According to Buddhist teachings, life simply exists, and there is no deeper meaning attached to it other than what we choose to give it. To put it simply, "It is what it is".
Buddhists believe that our external situation is created by our minds and thoughts. Everything is based on mind, led by mind and fashioned by mind. Buddha believed that we all ultimately create our own view of reality. Not the physical facts of the world, but rather how we SEE the world and how we let the world affect us. Our interpretation of events is a big part of determining whether or not we are suffering or happy. Sometimes the severity of our dilemma is governed by how we perceive life.
When you’re a kid, they lie to you a lot. They tell you that if you're good and study and eat your vegetables, then your life will be rosy and wonderful. What they don’t tell you is about all the unfairness and injustices in the world.
I learned about injustice at a very early age. My education began with my abusive parents and continued when I was a teen and dared to become friends with the only two minority kids on my block. One was black and the other was Asian. They got beaten up a lot for their race and I got beaten up a lot for being their friend. That was when I learned about racism, the worst form of injustice.
But injustice isn’t always about the big things, like race or religion. Injustice mostly rears its ugly head in small, everyday events. Justice is defined as equality, honor and fairness. Most people feel that we don't have enough of those three things in the world, or would they use that oft quoted motto, “There’s no justice!”
“Why me?” We’ve all thought that at some point. “Why is this happening to me?” Or “This isn’t fair” or “What did I do to deserve this?” It’s the blameless vessel’s lot to feel victimized by the whims of fate.
But the tricky thing about feeling wronged is that this feeling is based on our individual view of what’s right. We all have our own take on what’s fair and on what should or shouldn’t happen. But there’s no divine chart which says “This is fair but that’s not” Shakespeare said “There is no good or bad but thinking makes it so.” Justice, or the lack of it, is highly dependent on our point of view.
No one wants to deal with all the trials and difficulties that life seems to enjoy throwing at us. “When sorrows come, they come not as single spies but in battalions.” These things are not pleasant but maybe we need them.

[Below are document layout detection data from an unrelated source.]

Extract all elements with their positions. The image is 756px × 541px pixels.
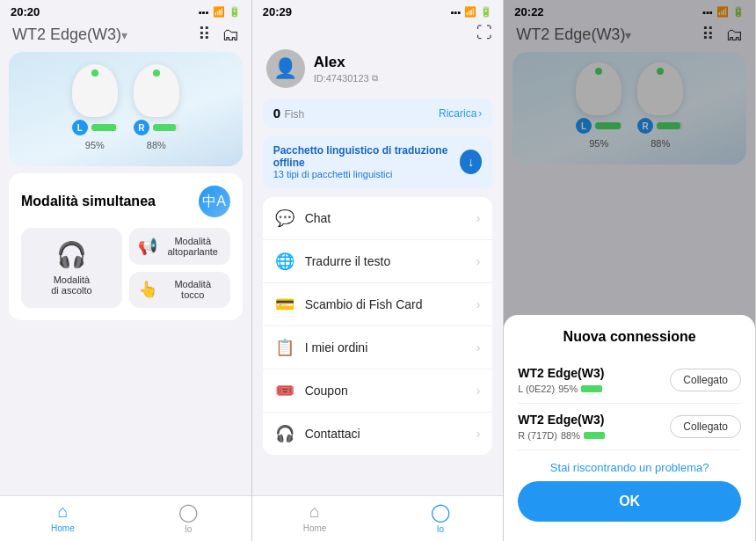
p1-header: WT2 Edge(W3)▾ ⠿ 🗂 [0, 20, 251, 52]
menu-coupon[interactable]: 🎟️ Coupon › [263, 369, 493, 413]
connect-button-1[interactable]: Collegato [670, 369, 741, 391]
speaker-mode-button[interactable]: 📢 Modalità altoparlante [129, 228, 230, 265]
translate-chevron: › [476, 254, 481, 268]
recharge-button[interactable]: Ricarica › [439, 107, 482, 120]
tab-home-1[interactable]: ⌂ Home [0, 501, 126, 534]
menu-orders[interactable]: 📋 I miei ordini › [263, 326, 493, 369]
fish-label: Fish [284, 108, 304, 121]
expand-icon[interactable]: ⛶ [476, 24, 492, 42]
tab-io-1[interactable]: ◯ Io [126, 501, 251, 534]
menu-orders-label: I miei ordini [305, 340, 466, 355]
recharge-chevron: › [478, 107, 482, 120]
tab-home-label-2: Home [303, 523, 327, 533]
speaker-icon: 📢 [138, 237, 157, 256]
tab-home-label-1: Home [51, 523, 75, 533]
status-bar-2: 20:29 ▪▪▪ 📶 🔋 [252, 0, 504, 20]
earbud-battery-left-1 [91, 124, 118, 131]
trouble-link[interactable]: Stai riscontrando un problema? [518, 450, 741, 481]
device-row-2: WT2 Edge(W3) R (717D) 88% Collegato [518, 404, 741, 450]
lang-title: Pacchetto linguistico di traduzione offl… [273, 144, 461, 169]
earbuds-section-1: L 95% R 88% [9, 52, 243, 166]
modal-overlay: Nuova connessione WT2 Edge(W3) L (0E22) … [504, 0, 755, 541]
earbud-shape-right-1 [134, 64, 179, 117]
earbud-label-left-1: L [72, 120, 118, 135]
earbud-lr-label-right-1: R [134, 120, 149, 135]
ear-icon: 🎧 [56, 240, 87, 269]
device-info-1: WT2 Edge(W3) L (0E22) 95% [518, 366, 604, 394]
signal-icon-1: ▪▪▪ [199, 7, 209, 18]
status-time-2: 20:29 [263, 5, 292, 18]
device-name-1: WT2 Edge(W3) [518, 366, 604, 380]
menu-translate[interactable]: 🌐 Tradurre il testo › [263, 240, 493, 283]
qr-button[interactable]: ⠿ [198, 24, 211, 45]
device-sub-2: R (717D) 88% [518, 430, 605, 441]
page-title-1: WT2 Edge(W3)▾ [12, 26, 127, 43]
lang-download-button[interactable]: ↓ [460, 150, 482, 174]
menu-coupon-label: Coupon [305, 384, 466, 398]
menu-list: 💬 Chat › 🌐 Tradurre il testo › 💳 Scambio… [263, 197, 493, 455]
copy-id-icon: ⧉ [372, 73, 378, 84]
fish-card-chevron: › [476, 297, 481, 311]
device-name-2: WT2 Edge(W3) [518, 413, 605, 427]
touch-mode-button[interactable]: 👆 Modalità tocco [129, 272, 230, 309]
tab-io-label-1: Io [185, 524, 192, 534]
earbud-pct-left-1: 95% [85, 140, 105, 150]
earbud-battery-fill-left-1 [91, 124, 117, 131]
panel-connection: 20:22 ▪▪▪ 📶 🔋 WT2 Edge(W3)▾ ⠿ 🗂 L [504, 0, 756, 541]
tab-home-2[interactable]: ⌂ Home [252, 501, 378, 534]
menu-contact-label: Contattaci [305, 427, 466, 441]
profile-section: 👤 Alex ID:47430123 ⧉ [252, 42, 504, 99]
coupon-icon: 🎟️ [275, 381, 294, 400]
contact-chevron: › [476, 427, 481, 441]
chat-chevron: › [476, 211, 481, 225]
status-icons-2: ▪▪▪ 📶 🔋 [451, 6, 493, 18]
share-button[interactable]: 🗂 [222, 25, 239, 45]
panel-home: 20:20 ▪▪▪ 📶 🔋 WT2 Edge(W3)▾ ⠿ 🗂 L [0, 0, 252, 541]
device-battery-1 [581, 385, 602, 392]
person-icon-1: ◯ [178, 501, 198, 523]
battery-icon-1: 🔋 [229, 6, 241, 18]
panel-profile: 20:29 ▪▪▪ 📶 🔋 ⛶ 👤 Alex ID:47430123 ⧉ 0 F… [252, 0, 505, 541]
touch-mode-label: Modalità tocco [164, 279, 222, 300]
lang-banner[interactable]: Pacchetto linguistico di traduzione offl… [263, 135, 493, 188]
modal-title: Nuova connessione [518, 329, 741, 345]
lang-subtitle: 13 tipi di pacchetti linguistici [273, 169, 461, 179]
speaker-mode-label: Modalità altoparlante [164, 236, 222, 257]
person-icon-2: ◯ [431, 501, 450, 523]
profile-id: ID:47430123 ⧉ [314, 73, 378, 84]
earbud-left-1: L 95% [72, 64, 118, 150]
coupon-chevron: › [476, 384, 481, 398]
tab-io-2[interactable]: ◯ Io [378, 501, 504, 534]
profile-info: Alex ID:47430123 ⧉ [314, 54, 378, 84]
menu-fish-card[interactable]: 💳 Scambio di Fish Card › [263, 283, 493, 326]
fish-card-icon: 💳 [275, 295, 294, 314]
mode-title-label: Modalità simultanea [21, 194, 156, 209]
connect-button-2[interactable]: Collegato [670, 415, 741, 438]
menu-fish-card-label: Scambio di Fish Card [305, 297, 466, 311]
profile-name: Alex [314, 54, 378, 71]
listen-mode-label: Modalitàdi ascolto [51, 274, 91, 296]
signal-icon-2: ▪▪▪ [451, 7, 462, 18]
touch-icon: 👆 [138, 280, 157, 299]
orders-chevron: › [476, 340, 481, 355]
avatar: 👤 [266, 49, 305, 88]
tab-bar-2: ⌂ Home ◯ Io [252, 495, 504, 541]
orders-icon: 📋 [275, 338, 294, 357]
download-icon: ↓ [468, 155, 474, 169]
status-time-1: 20:20 [11, 5, 40, 18]
modal-sheet: Nuova connessione WT2 Edge(W3) L (0E22) … [504, 315, 755, 541]
status-bar-1: 20:20 ▪▪▪ 📶 🔋 [0, 0, 251, 20]
menu-chat[interactable]: 💬 Chat › [263, 197, 493, 240]
mode-title-row: Modalità simultanea 中A [21, 186, 230, 217]
status-icons-1: ▪▪▪ 📶 🔋 [199, 6, 241, 18]
device-battery-2 [584, 432, 605, 439]
menu-translate-label: Tradurre il testo [305, 254, 466, 268]
fish-banner: 0 Fish Ricarica › [263, 99, 493, 128]
chat-icon: 💬 [275, 208, 294, 228]
menu-contact[interactable]: 🎧 Contattaci › [263, 413, 493, 455]
listen-mode-button[interactable]: 🎧 Modalitàdi ascolto [21, 228, 122, 308]
mode-card: Modalità simultanea 中A 🎧 Modalitàdi asco… [9, 173, 243, 320]
translate-icon: 🌐 [275, 252, 294, 271]
wifi-icon-2: 📶 [464, 6, 476, 18]
ok-button[interactable]: OK [518, 481, 741, 522]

As the Buddhist saying goes, “Justice or happiness without battle is an illusion”. Perhaps what we think of as injustice is a necessary part of life.
One of the Buddha’s titles is “He Who Can Forebear.” He was an example of someone who could courageously endure the slings and arrows of outrageous fortune. Someone who attains "Buddhahood" is the embodiment of the virtue of forbearance.

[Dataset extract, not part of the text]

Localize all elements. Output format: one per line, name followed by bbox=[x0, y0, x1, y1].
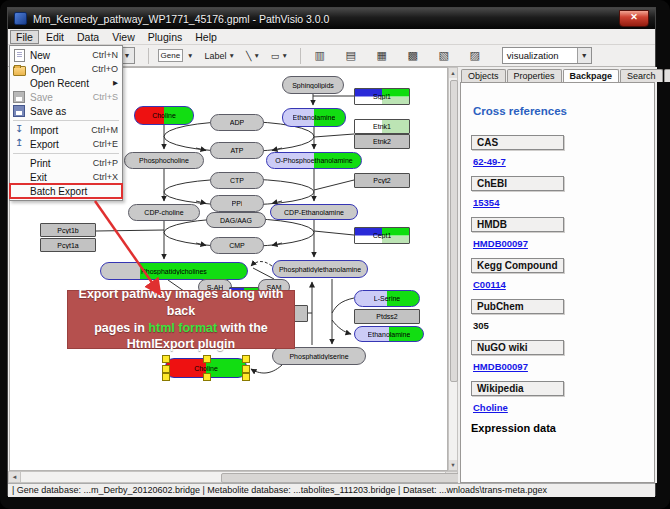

Another possible reason for the existence of injustice in our lives is to give us a cause to fight for. A courageous spirit needs a crusade. “Thrice armed is he that has a just quarrel.”
Would we have such role models as Gandhi, Martin Luther King or Nelson Mandela to aspire towards if they had not seen injustice and bravely fought the good fight? There wouldn’t be many heroes in a just world, and we’d never know what miracles we are capable of, if there were no wrongs to right. As Emily Dickenson said, “We never know how high we are until we’re called to rise.”

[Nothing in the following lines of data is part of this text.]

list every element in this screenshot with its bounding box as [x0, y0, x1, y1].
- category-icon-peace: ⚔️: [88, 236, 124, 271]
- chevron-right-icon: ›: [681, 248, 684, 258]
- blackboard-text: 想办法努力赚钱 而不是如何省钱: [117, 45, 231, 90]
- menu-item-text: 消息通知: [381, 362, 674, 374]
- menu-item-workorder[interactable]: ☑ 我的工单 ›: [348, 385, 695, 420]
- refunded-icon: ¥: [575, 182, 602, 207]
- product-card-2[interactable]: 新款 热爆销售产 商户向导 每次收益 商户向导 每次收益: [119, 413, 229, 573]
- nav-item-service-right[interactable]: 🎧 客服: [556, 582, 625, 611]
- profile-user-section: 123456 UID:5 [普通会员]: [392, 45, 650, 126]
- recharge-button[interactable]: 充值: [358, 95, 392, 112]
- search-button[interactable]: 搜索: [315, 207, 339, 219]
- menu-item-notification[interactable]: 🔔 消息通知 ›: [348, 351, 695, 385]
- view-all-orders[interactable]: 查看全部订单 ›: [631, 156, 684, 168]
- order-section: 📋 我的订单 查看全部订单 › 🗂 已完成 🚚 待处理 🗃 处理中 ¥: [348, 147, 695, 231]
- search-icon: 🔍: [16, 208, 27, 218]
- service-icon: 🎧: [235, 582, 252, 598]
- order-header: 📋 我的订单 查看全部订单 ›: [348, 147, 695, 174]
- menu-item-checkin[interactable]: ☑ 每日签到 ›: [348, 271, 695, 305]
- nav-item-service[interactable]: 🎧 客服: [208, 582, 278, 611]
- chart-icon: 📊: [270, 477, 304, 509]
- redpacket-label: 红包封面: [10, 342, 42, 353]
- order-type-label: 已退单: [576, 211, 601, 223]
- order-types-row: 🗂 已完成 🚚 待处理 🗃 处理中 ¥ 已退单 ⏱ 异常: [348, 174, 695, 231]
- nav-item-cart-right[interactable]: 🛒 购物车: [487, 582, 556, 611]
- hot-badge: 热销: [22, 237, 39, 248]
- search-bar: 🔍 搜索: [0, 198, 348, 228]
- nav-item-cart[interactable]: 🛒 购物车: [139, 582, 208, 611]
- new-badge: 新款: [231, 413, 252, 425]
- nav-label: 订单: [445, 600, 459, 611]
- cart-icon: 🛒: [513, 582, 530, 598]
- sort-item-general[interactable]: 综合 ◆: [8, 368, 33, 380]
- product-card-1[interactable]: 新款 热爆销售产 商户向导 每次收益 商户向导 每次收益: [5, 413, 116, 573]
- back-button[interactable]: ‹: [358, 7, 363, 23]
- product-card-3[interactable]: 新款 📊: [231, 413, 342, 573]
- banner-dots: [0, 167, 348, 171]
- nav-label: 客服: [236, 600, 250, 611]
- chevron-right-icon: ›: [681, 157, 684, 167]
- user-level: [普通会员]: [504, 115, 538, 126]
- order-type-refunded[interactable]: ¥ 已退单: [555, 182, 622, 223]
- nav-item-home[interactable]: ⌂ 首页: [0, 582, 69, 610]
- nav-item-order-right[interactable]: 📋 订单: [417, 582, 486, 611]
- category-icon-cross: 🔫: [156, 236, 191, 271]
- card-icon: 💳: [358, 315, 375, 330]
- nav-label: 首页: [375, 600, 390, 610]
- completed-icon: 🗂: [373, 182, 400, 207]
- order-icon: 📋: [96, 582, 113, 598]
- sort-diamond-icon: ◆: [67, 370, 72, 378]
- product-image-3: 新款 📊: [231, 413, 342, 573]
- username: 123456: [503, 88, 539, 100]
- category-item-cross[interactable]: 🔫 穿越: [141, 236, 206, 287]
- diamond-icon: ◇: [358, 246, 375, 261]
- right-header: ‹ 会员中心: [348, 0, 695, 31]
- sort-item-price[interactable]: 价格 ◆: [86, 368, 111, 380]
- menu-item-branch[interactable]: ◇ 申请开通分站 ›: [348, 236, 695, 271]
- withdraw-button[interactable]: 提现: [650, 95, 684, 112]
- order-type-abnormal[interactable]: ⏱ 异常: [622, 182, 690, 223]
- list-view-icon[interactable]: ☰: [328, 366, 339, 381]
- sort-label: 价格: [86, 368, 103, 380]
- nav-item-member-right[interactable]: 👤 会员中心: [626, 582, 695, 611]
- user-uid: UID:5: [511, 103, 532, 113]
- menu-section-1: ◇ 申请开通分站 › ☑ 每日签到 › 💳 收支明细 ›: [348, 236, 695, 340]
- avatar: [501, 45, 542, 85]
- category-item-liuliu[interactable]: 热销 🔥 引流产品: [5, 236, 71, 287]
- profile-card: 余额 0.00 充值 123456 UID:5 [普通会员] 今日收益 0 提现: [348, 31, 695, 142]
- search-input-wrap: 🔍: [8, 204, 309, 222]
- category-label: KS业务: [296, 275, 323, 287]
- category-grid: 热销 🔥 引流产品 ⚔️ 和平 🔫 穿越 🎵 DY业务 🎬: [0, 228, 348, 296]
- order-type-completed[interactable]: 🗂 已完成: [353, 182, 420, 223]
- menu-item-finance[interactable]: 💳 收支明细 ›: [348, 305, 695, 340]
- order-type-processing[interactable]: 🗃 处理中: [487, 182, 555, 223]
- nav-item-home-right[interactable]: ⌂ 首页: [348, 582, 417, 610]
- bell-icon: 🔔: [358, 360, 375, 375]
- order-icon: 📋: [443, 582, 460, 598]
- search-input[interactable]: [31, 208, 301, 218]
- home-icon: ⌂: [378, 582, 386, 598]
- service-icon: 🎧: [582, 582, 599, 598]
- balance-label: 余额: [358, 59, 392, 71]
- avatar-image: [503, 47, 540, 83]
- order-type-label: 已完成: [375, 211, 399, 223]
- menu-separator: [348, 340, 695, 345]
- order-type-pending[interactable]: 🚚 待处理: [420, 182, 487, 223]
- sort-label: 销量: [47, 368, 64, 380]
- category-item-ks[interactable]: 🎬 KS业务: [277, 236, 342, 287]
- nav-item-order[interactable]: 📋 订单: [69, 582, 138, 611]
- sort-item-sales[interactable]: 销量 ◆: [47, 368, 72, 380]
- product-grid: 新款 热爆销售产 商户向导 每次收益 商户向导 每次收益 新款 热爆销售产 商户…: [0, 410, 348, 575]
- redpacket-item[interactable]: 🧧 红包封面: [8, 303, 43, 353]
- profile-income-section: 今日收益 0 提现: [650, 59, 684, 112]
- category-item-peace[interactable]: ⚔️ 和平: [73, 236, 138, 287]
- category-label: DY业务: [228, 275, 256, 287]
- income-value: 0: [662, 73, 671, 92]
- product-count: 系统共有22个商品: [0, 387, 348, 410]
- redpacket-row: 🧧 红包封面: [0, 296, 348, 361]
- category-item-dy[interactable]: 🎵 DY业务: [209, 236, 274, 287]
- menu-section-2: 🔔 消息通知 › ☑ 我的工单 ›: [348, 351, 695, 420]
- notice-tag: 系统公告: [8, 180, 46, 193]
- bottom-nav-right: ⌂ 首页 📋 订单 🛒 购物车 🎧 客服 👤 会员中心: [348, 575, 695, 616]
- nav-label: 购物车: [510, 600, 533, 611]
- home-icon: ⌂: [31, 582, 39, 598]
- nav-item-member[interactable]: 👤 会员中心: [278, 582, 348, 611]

Fighting injustice does not mean physical violence. It means changing what is unjust without compromising your integrity and morality. Buddhism is about peace as well as justice and fairness. Words can be weapons. Buddhist scholar Nichiren Daishonin said, “Do not spare your voice. When it comes to speaking out for justice, there is no need for restraint. We have to speak out with impassioned words. It is wrong to remain silent when confronted by injustice.” When we speak out against the injustices we see, we not only change ourselves, we change the world.
Misfortunes of all kinds will always occur. Something will always need changing for the better. But our ability to see a crisis as a test rather than feeling like a victim of injustice is what makes us better people in the long run.